Data to process:

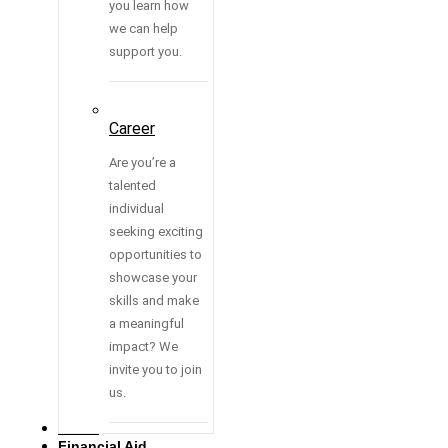
you learn how
we can help
support you.
Career
Are you’re a
talented
individual
seeking exciting
opportunities to
showcase your
skills and make
a meaningful
impact? We
invite you to join
us.
Media
Financial Aid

Work task:
Every entry is to be reproduced word for word, and no image is carried over.

Problem solution:
you learn how
we can help
support you.
Career
Are you’re a
talented
individual
seeking exciting
opportunities to
showcase your
skills and make
a meaningful
impact? We
invite you to join
us.
Media
Financial Aid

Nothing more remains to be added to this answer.